Economic development for the public is not County's job.

Why care when the "right people" can always be taken care of by raising taxes?
Reply
#5
If you look closer some projects go zip thru some get the infinite loop to no where.
Last time I looked most of the planing board members or their families were Connected real estate developers or held a large amount of commercial real estate
Reply
#6
Turns out our building department isn't unique or special.

https://missionlocal.org/2020/02/mohamme...-happened/

In fact, the Department of Building Inspection signed a deal with the San Ramon-based cloud- and web-based software company Accela to provide a permit-tracking system that would have eliminated all of these opportunities for cronyism and chicanery. 

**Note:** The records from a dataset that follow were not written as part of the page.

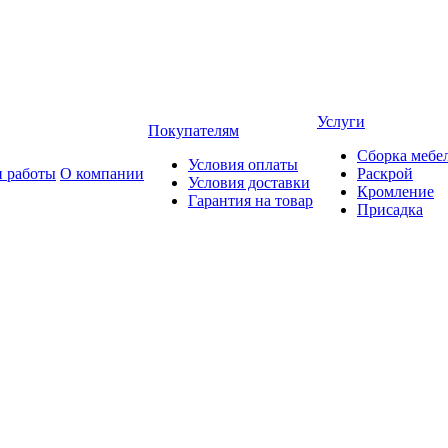
Услуги
Покупателям
Сборка мебе
Условия оплаты
 работы
О компании
Раскрой
Условия доставки
Кромление
Гарантия на товар
Присадка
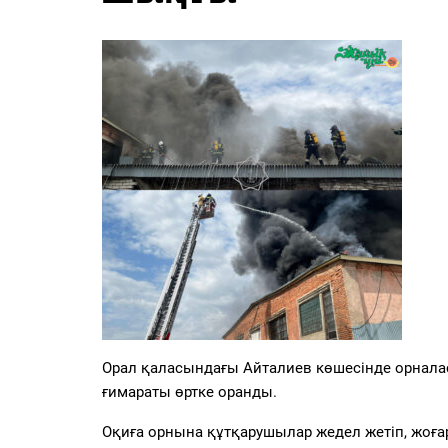
PDF
«Жайық үні» — 33 жыл
Каталог
Қазақ тілі
Орал қаласындағы Айталиев көшесінде орналас
ғимараты өртке оранды.
Оқиға орнына құтқарушылар жедел жетіп, жоғар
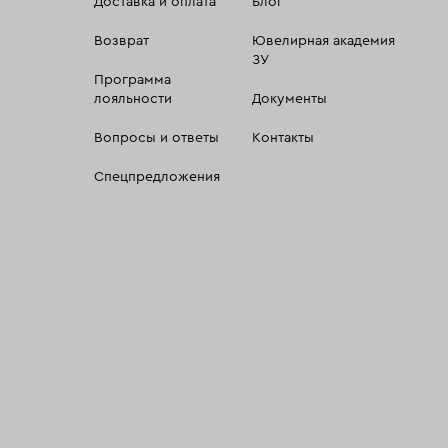
Доставка и оплата
Блог
Возврат
Ювелирная академия
ЗУ
Программа
лояльности
Документы
Вопросы и ответы
Контакты
Спецпредложения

But that was in 2011. And it still hasn’t been completed. The city’s sclerotic process on getting the Accela system up and running was a story five years ago.


Sound familiar?

San Francisco’s cottage industry of well-connected permit expediters — men and women who are paid to shepherd a project through the system — is, in itself, an acknowledgement of failure. It’s an indicator of a labyrinthine setup in which those who can pay for a guide find their way through expediently and those who cannot don’t. 

But it’s worse than that: Regular folks aren’t condemned to purgatory simply because the system is arcane (though it is) but because its resources are allocated to keeping the connected expediters happy. They get to skip the line; they get their stuff looked at and stamped off. You don’t.

In our current non-system system, expediters can put colorful Post-It notes on their paper plans (paper!), and then walk through the department, spot them sitting on desks, and slip things to the right official behind the counter. 


Here we call them "consultants".

Reply
#7
quote:
Originally posted by PaulW

In that case he is being very effective. Maybe he likes managing ever-shrinking budgets.


Maybe he likes managing ever-shrinking budgets. ?? I suggest the items shrinking in the budgets are citizenry benefits...the taxes/money end NEVER shrinks
Reply
#8
Harry Kim made a statement that: Economic development is not the county's job.
-----------
He is quite successful at eliminating economic development though.
Look at what happened to the thousands of folks that were employed by vacation rentals.
Reply
#9
Look at what happened to the thousands of folks that were employed by vacation rentals.

So the TMT staff should consider themselves lucky that they don't even get to start work?